About recoveryCompare recovery

Colony Journal

Multi-Tenant AI Gateway Cost Attribution: A Field Guide to Per-Workflow_id Billing

May 29, 2026

TL;DR

  • Five-field minimum schema for chargeback: tenant_id, workflow_id, request_id, user_id, model plus token usage. Propagate it on every hop or the bill becomes a guess.
  • The OpenTelemetry GenAI semconv 1.41.0 and provider-native metadata fields (OpenAI user/metadata, Anthropic metadata.user_id, Bedrock cost allocation tags) are the two compatible carriers. Use both at the same time.
  • Most attribution leakage is a propagation gap, not a schema gap: retries strip headers, queues drop trace context, agent sub-calls bypass the gateway, batch endpoints reject metadata, mid-stream disconnects log usage=null.
  • Define unattributed spend rate as tokens-with-null-workflow_id divided by total tokens. Anything over 2 percent is a chargeback defect the platform team is silently eating.
  • Reconcile internal gateway totals against the provider invoice every month. Delta over 1 percent is your headline attribution leakage KPI.

Multi-tenant AI gateway cost attribution sounds like a schema problem and turns out to be a propagation problem. Every platform team running a shared LiteLLM, Portkey, Helicone, or in-house proxy across five-plus internal teams or external tenants eventually hits the same wall: the OpenAI or Anthropic invoice arrives as one number, the internal log says it should split a dozen ways, and 15 to 30 percent of the rows have a null tenant_id. The team that built the gateway is the team whose budget the unattributed tokens land on. This post is a working guide to fixing that, written for FinOps engineers and platform leads at companies with five or more teams sharing one AI gateway.

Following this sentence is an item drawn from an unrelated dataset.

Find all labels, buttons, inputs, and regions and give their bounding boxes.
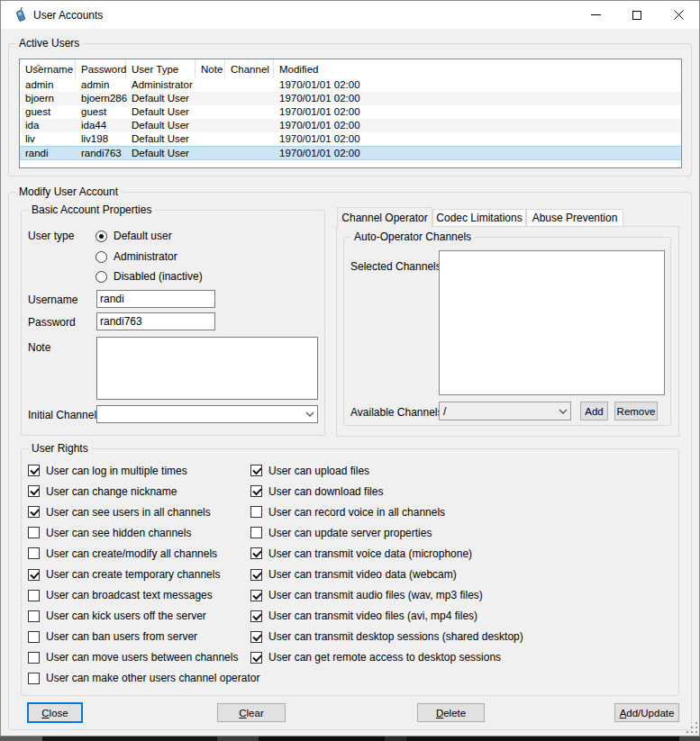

The minimum viable schema for per-tenant LLM cost billing

Workflow_id AI cost tracking starts with a small, recursive set of fields that has to ride with the call from the originating workflow, through the gateway, to the provider, and back into the cost log. Across LiteLLM, Portkey, Helicone, and OpenTelemetry GenAI, the same five fields keep showing up:

  • tenant_id: the billable entity, a customer org or internal team.
  • workflow_id: the business unit of work justifying the spend. One support ticket, one batch eval run, one agent task. This is the field FinOps charges back against.
  • request_id: unique per HTTP call to the gateway. It is the foreign key that lets a row in the provider invoice match a row in your internal log.
  • user_id or end_user_id: the human or downstream agent that triggered the call.
  • model plus provider-reported usage.input_tokens, usage.output_tokens, and cached_tokens.

Without all five, shared AI infrastructure cost allocation cannot be done cleanly: tenant_id alone collapses workflow detail, workflow_id alone breaks customer-level chargeback, and a missing request_id makes invoice reconciliation impossible.

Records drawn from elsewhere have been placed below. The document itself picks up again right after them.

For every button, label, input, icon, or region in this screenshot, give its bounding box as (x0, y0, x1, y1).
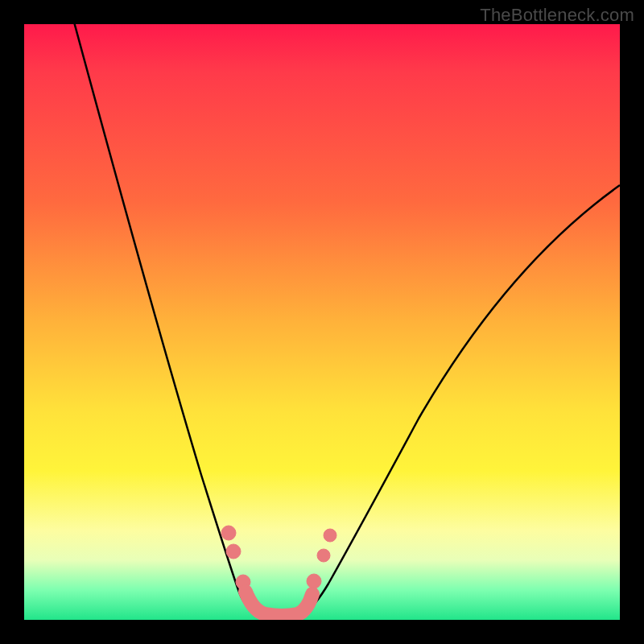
watermark-text: TheBottleneck.com (480, 5, 634, 26)
marker-right-1 (307, 574, 321, 588)
left-curve (72, 24, 256, 613)
marker-right-2 (317, 549, 330, 562)
chart-frame: TheBottleneck.com (0, 0, 644, 644)
chart-svg (24, 24, 620, 620)
marker-left-2 (226, 544, 241, 559)
bottleneck-curves (72, 24, 620, 617)
right-curve (304, 185, 620, 613)
valley-highlight (246, 592, 312, 616)
marker-left-1 (221, 526, 236, 540)
highlight-markers (221, 526, 336, 616)
marker-right-3 (324, 529, 336, 542)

Two carriers: OpenTelemetry GenAI and provider-native metadata

There are two conventions for carrying this context, and the practical answer is to emit both.

The first is the OpenTelemetry GenAI semantic conventions, currently at 1.41.0 (May 2026), which standardise attributes like gen_ai.request.model, gen_ai.usage.input_tokens, gen_ai.usage.output_tokens, and gen_ai.response.id. Your tenant and workflow IDs ride on the span as resource attributes or W3C baggage (tenant.id, workflow.id, service.namespace). Datadog, Honeycomb, and Grafana all ingest this schema, which means once the spans are emitted you get attribution dashboards almost for free.

The second is provider-native metadata. OpenAI accepts a top-level user string and a metadata object that flows into the Usage export. Anthropic accepts metadata.user_id. Bedrock honours AWS cost allocation tags on each Invoke. The LiteLLM virtual keys pattern wraps these so a key issued per team carries a metadata blob like {"user": "team-payments", "workflow_id": "ticket-42"} that the proxy persists and exposes via /key/info, /team/info, /user/info, and /end_user/info endpoints.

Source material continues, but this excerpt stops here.